[Start of section]
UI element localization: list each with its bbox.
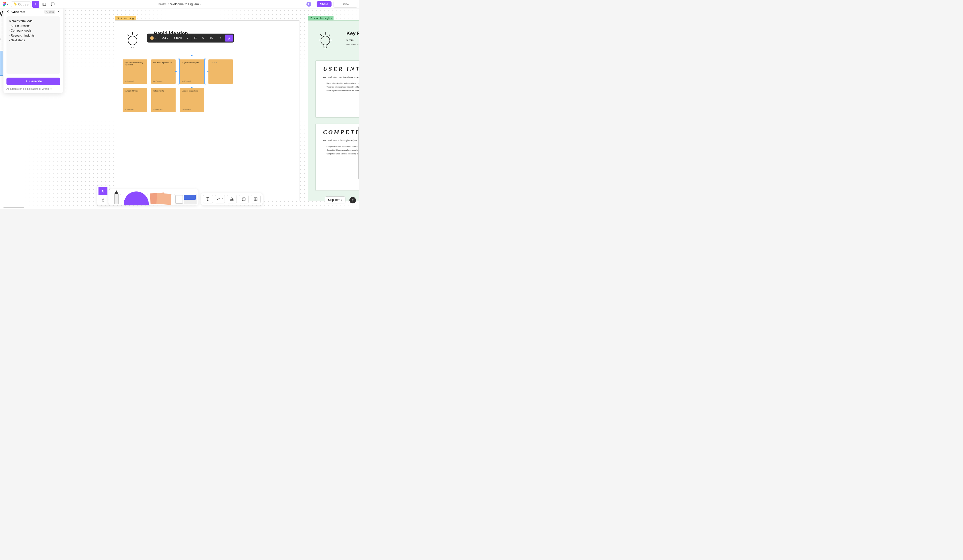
- shape-tool-slot[interactable]: ⌃: [124, 189, 149, 206]
- font-size-dropdown[interactable]: Small▾: [172, 34, 191, 42]
- selection-handle[interactable]: [204, 58, 206, 60]
- connector-dot[interactable]: [191, 55, 193, 56]
- chevron-down-icon[interactable]: ▾: [200, 3, 201, 5]
- research-frame[interactable]: Key Findings 5 min Let's review the k US…: [308, 20, 359, 201]
- horizontal-scrollbar-thumb[interactable]: [3, 207, 24, 208]
- prompt-textarea[interactable]: [6, 16, 60, 74]
- brainstorm-frame[interactable]: Rapid ideation 6 min Improve the onboard…: [115, 20, 300, 201]
- circle-shape-icon: [124, 191, 149, 206]
- highlight-button[interactable]: [225, 34, 233, 42]
- connector-icon: [216, 197, 221, 201]
- selection-handle[interactable]: [178, 84, 180, 85]
- zoom-in-button[interactable]: +: [351, 1, 357, 8]
- ai-disclaimer: AI outputs can be misleading or wrong i: [6, 87, 60, 90]
- share-button[interactable]: Share: [317, 1, 332, 7]
- selection-handle[interactable]: [178, 58, 180, 60]
- topbar: ▾ ✨ 06:00 Drafts / Welcome to FigJam ▾ L…: [0, 0, 359, 8]
- comment-button[interactable]: [49, 1, 56, 8]
- widget-tool-slot[interactable]: [174, 189, 196, 206]
- pencil-tool-slot[interactable]: ⌃: [110, 189, 122, 206]
- bullet: Competitor B has a strong focus on colla…: [327, 149, 359, 151]
- list-icon: [218, 36, 222, 40]
- chevron-up-icon[interactable]: ⌃: [146, 193, 148, 196]
- sticky-author: Liz (Personal): [153, 108, 173, 110]
- chevron-up-icon[interactable]: ⌃: [222, 198, 224, 201]
- info-icon[interactable]: i: [50, 88, 52, 90]
- sticky-note-selected[interactable]: AI generate meal plan Liz (Personal): [180, 60, 204, 84]
- breadcrumb-separator: /: [168, 2, 169, 6]
- section-icon: [242, 197, 246, 201]
- hand-tool[interactable]: [99, 196, 107, 204]
- connector-dot[interactable]: [175, 71, 177, 72]
- bottom-toolbar: ⌃ ⌃ ⌃ T ⌃: [97, 186, 263, 206]
- breadcrumb-drafts[interactable]: Drafts: [158, 2, 167, 6]
- bullet: Users value simplicity and ease of use i…: [327, 82, 359, 84]
- generate-title: Generate: [11, 10, 42, 14]
- brainstorm-frame-label[interactable]: Brainstorming: [115, 16, 136, 20]
- panel-toggle-button[interactable]: [41, 1, 48, 8]
- sticky-note[interactable]: Multiselect DeleteLiz (Personal): [123, 88, 147, 112]
- close-button[interactable]: [57, 10, 60, 14]
- generate-header: Generate AI beta: [6, 10, 60, 14]
- card-heading: USER INTERV: [323, 66, 359, 72]
- color-picker-button[interactable]: ▾: [148, 34, 158, 42]
- zoom-out-button[interactable]: −: [334, 1, 340, 8]
- svg-rect-27: [242, 198, 243, 198]
- card-paragraph: We conducted a thorough analysis underst…: [323, 139, 359, 142]
- bold-button[interactable]: B: [192, 34, 199, 42]
- sticky-note[interactable]: AutocompleteLiz (Personal): [151, 88, 175, 112]
- blue-sticky-peek[interactable]: [0, 51, 3, 76]
- card-paragraph: We conducted user interviews to needs an…: [323, 76, 359, 79]
- chevron-up-icon[interactable]: ⌃: [170, 193, 172, 196]
- table-tool[interactable]: [251, 195, 261, 203]
- vertical-scrollbar-thumb[interactable]: [358, 126, 359, 179]
- hand-icon: [101, 198, 105, 202]
- research-frame-label[interactable]: Research insights: [308, 16, 334, 20]
- stamp-tool[interactable]: [227, 195, 237, 203]
- text-tool[interactable]: T: [203, 195, 213, 203]
- select-tool[interactable]: [99, 187, 107, 195]
- font-style-button[interactable]: Aa▾: [159, 34, 170, 42]
- sticky-note[interactable]: Add a bulk input featuresLiz (Personal): [151, 60, 175, 84]
- list-button[interactable]: [216, 34, 224, 42]
- ai-generate-button[interactable]: [32, 1, 39, 8]
- sticky-text: Add text: [211, 62, 231, 82]
- breadcrumb-title[interactable]: Welcome to FigJam: [170, 2, 199, 6]
- chevron-down-icon: ▾: [348, 3, 349, 5]
- figma-menu-button[interactable]: ▾: [2, 1, 9, 8]
- chevron-up-icon[interactable]: ⌃: [120, 193, 122, 196]
- side-tools-group: T ⌃: [201, 193, 263, 206]
- zoom-level[interactable]: 50%▾: [340, 3, 351, 6]
- connector-tool[interactable]: ⌃: [215, 195, 225, 203]
- skip-intro-button[interactable]: Skip intro›: [325, 196, 345, 203]
- table-icon: [253, 197, 258, 201]
- sticky-note[interactable]: Improve the onboarding experienceLiz (Pe…: [123, 60, 147, 84]
- sticky-text: Location suggestions: [182, 90, 202, 108]
- chevron-down-icon[interactable]: ▾: [313, 3, 315, 5]
- generate-button[interactable]: Generate: [6, 78, 60, 85]
- breadcrumb: Drafts / Welcome to FigJam ▾: [158, 2, 202, 6]
- text-format-toolbar: ▾ Aa▾ Small▾ B S: [147, 34, 234, 42]
- timer-pill[interactable]: ✨ 06:00: [11, 2, 31, 7]
- color-swatch-icon: [150, 36, 154, 40]
- strikethrough-button[interactable]: S: [199, 34, 206, 42]
- card-bullets: Competitor A has a more robust feature s…: [323, 145, 359, 155]
- user-interview-card[interactable]: USER INTERV We conducted user interviews…: [315, 60, 359, 118]
- user-avatar[interactable]: L: [306, 2, 311, 7]
- section-tool[interactable]: [239, 195, 249, 203]
- sticky-text: Multiselect Delete: [125, 90, 145, 108]
- panel-icon: [42, 2, 46, 6]
- sticky-note[interactable]: Location suggestionsLiz (Personal): [180, 88, 204, 112]
- svg-rect-24: [230, 200, 233, 201]
- sticky-tool-slot[interactable]: ⌃: [150, 189, 173, 206]
- competitor-card[interactable]: COMPETITOR We conducted a thorough analy…: [315, 124, 359, 191]
- help-button[interactable]: ?: [349, 197, 356, 203]
- selection-handle[interactable]: [204, 84, 206, 85]
- back-button[interactable]: [6, 10, 10, 14]
- sticky-note-placeholder[interactable]: Add text: [208, 60, 233, 84]
- svg-point-3: [128, 36, 137, 45]
- svg-rect-1: [43, 3, 46, 5]
- link-button[interactable]: [207, 34, 216, 42]
- close-icon: [57, 10, 60, 13]
- lightbulb-icon: [317, 29, 333, 52]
[End of section]
What you have to do —
Print the data above exactly, minus pictures.

Final answer —
UI element localization: list each with its bbox.
- shape-tool-slot[interactable]: ⌃: [124, 189, 149, 206]
- font-size-dropdown[interactable]: Small▾: [172, 34, 191, 42]
- selection-handle[interactable]: [204, 58, 206, 60]
- connector-dot[interactable]: [191, 55, 193, 56]
- chevron-down-icon[interactable]: ▾: [200, 3, 201, 5]
- research-frame[interactable]: Key Findings 5 min Let's review the k US…: [308, 20, 359, 201]
- horizontal-scrollbar-thumb[interactable]: [3, 207, 24, 208]
- prompt-textarea[interactable]: [6, 16, 60, 74]
- brainstorm-frame[interactable]: Rapid ideation 6 min Improve the onboard…: [115, 20, 300, 201]
- circle-shape-icon: [124, 191, 149, 206]
- highlight-button[interactable]: [225, 34, 233, 42]
- connector-icon: [216, 197, 221, 201]
- selection-handle[interactable]: [178, 84, 180, 85]
- zoom-in-button[interactable]: +: [351, 1, 357, 8]
- ai-disclaimer: AI outputs can be misleading or wrong i: [6, 87, 60, 90]
- share-button[interactable]: Share: [317, 1, 332, 7]
- selection-handle[interactable]: [178, 58, 180, 60]
- topbar: ▾ ✨ 06:00 Drafts / Welcome to FigJam ▾ L…: [0, 0, 359, 8]
- comment-button[interactable]: [49, 1, 56, 8]
- widget-tool-slot[interactable]: [174, 189, 196, 206]
- pencil-tool-slot[interactable]: ⌃: [110, 189, 122, 206]
- bullet: Competitor B has a strong focus on colla…: [327, 149, 359, 151]
- list-icon: [218, 36, 222, 40]
- chevron-up-icon[interactable]: ⌃: [146, 193, 148, 196]
- sticky-author: Liz (Personal): [153, 108, 173, 110]
- chevron-up-icon[interactable]: ⌃: [222, 198, 224, 201]
- info-icon[interactable]: i: [50, 88, 52, 90]
- sticky-note-selected[interactable]: AI generate meal plan Liz (Personal): [180, 60, 204, 84]
- breadcrumb-separator: /: [168, 2, 169, 6]
- section-icon: [242, 197, 246, 201]
- hand-tool[interactable]: [99, 196, 107, 204]
- connector-dot[interactable]: [175, 71, 177, 72]
- bottom-toolbar: ⌃ ⌃ ⌃ T ⌃: [97, 186, 263, 206]
- breadcrumb-drafts[interactable]: Drafts: [158, 2, 167, 6]
- bullet: Users value simplicity and ease of use i…: [327, 82, 359, 84]
- generate-title: Generate: [11, 10, 42, 14]
- brainstorm-frame-label[interactable]: Brainstorming: [115, 16, 136, 20]
- panel-toggle-button[interactable]: [41, 1, 48, 8]
- sticky-note[interactable]: Multiselect DeleteLiz (Personal): [123, 88, 147, 112]
- close-button[interactable]: [57, 10, 60, 14]
- generate-header: Generate AI beta: [6, 10, 60, 14]
- card-heading: USER INTERV: [323, 66, 359, 72]
- color-picker-button[interactable]: ▾: [148, 34, 158, 42]
- zoom-out-button[interactable]: −: [334, 1, 340, 8]
- svg-rect-27: [242, 198, 243, 198]
- card-paragraph: We conducted a thorough analysis underst…: [323, 139, 359, 142]
- bold-button[interactable]: B: [192, 34, 199, 42]
- sticky-note[interactable]: AutocompleteLiz (Personal): [151, 88, 175, 112]
- blue-sticky-peek[interactable]: [0, 51, 3, 76]
- card-paragraph: We conducted user interviews to needs an…: [323, 76, 359, 79]
- chevron-up-icon[interactable]: ⌃: [170, 193, 172, 196]
- table-tool[interactable]: [251, 195, 261, 203]
- vertical-scrollbar-thumb[interactable]: [358, 126, 359, 179]
- hand-icon: [101, 198, 105, 202]
- research-frame-label[interactable]: Research insights: [308, 16, 334, 20]
- stamp-tool[interactable]: [227, 195, 237, 203]
- text-tool[interactable]: T: [203, 195, 213, 203]
- select-tool[interactable]: [99, 187, 107, 195]
- font-style-button[interactable]: Aa▾: [159, 34, 170, 42]
- sticky-note[interactable]: Add a bulk input featuresLiz (Personal): [151, 60, 175, 84]
- list-button[interactable]: [216, 34, 224, 42]
- ai-generate-button[interactable]: [32, 1, 39, 8]
- sticky-text: Add text: [211, 62, 231, 82]
- breadcrumb-title[interactable]: Welcome to FigJam: [170, 2, 199, 6]
- chevron-down-icon: ▾: [348, 3, 349, 5]
- figma-menu-button[interactable]: ▾: [2, 1, 9, 8]
- chevron-up-icon[interactable]: ⌃: [120, 193, 122, 196]
- side-tools-group: T ⌃: [201, 193, 263, 206]
- zoom-level[interactable]: 50%▾: [340, 3, 351, 6]
- connector-tool[interactable]: ⌃: [215, 195, 225, 203]
- skip-intro-button[interactable]: Skip intro›: [325, 196, 345, 203]
- table-icon: [253, 197, 258, 201]
- sticky-note[interactable]: Improve the onboarding experienceLiz (Pe…: [123, 60, 147, 84]
- sticky-text: Location suggestions: [182, 90, 202, 108]
- chevron-down-icon[interactable]: ▾: [313, 3, 315, 5]
- generate-button[interactable]: Generate: [6, 78, 60, 85]
- breadcrumb: Drafts / Welcome to FigJam ▾: [158, 2, 202, 6]
- text-format-toolbar: ▾ Aa▾ Small▾ B S: [147, 34, 234, 42]
- timer-pill[interactable]: ✨ 06:00: [11, 2, 31, 7]
- color-swatch-icon: [150, 36, 154, 40]
- strikethrough-button[interactable]: S: [199, 34, 206, 42]
- card-bullets: Competitor A has a more robust feature s…: [323, 145, 359, 155]
- user-interview-card[interactable]: USER INTERV We conducted user interviews…: [315, 60, 359, 118]
- user-avatar[interactable]: L: [306, 2, 311, 7]
- section-tool[interactable]: [239, 195, 249, 203]
- sticky-text: Multiselect Delete: [125, 90, 145, 108]
- panel-icon: [42, 2, 46, 6]
- sticky-note[interactable]: Location suggestionsLiz (Personal): [180, 88, 204, 112]
- svg-rect-24: [230, 200, 233, 201]
- sticky-tool-slot[interactable]: ⌃: [150, 189, 173, 206]
- competitor-card[interactable]: COMPETITOR We conducted a thorough analy…: [315, 124, 359, 191]
- help-button[interactable]: ?: [349, 197, 356, 203]
- selection-handle[interactable]: [204, 84, 206, 85]
- back-button[interactable]: [6, 10, 10, 14]
- sticky-note-placeholder[interactable]: Add text: [208, 60, 233, 84]
- svg-point-3: [128, 36, 137, 45]
- svg-rect-1: [43, 3, 46, 5]
- link-button[interactable]: [207, 34, 216, 42]
- close-icon: [57, 10, 60, 13]
- lightbulb-icon: [317, 29, 333, 52]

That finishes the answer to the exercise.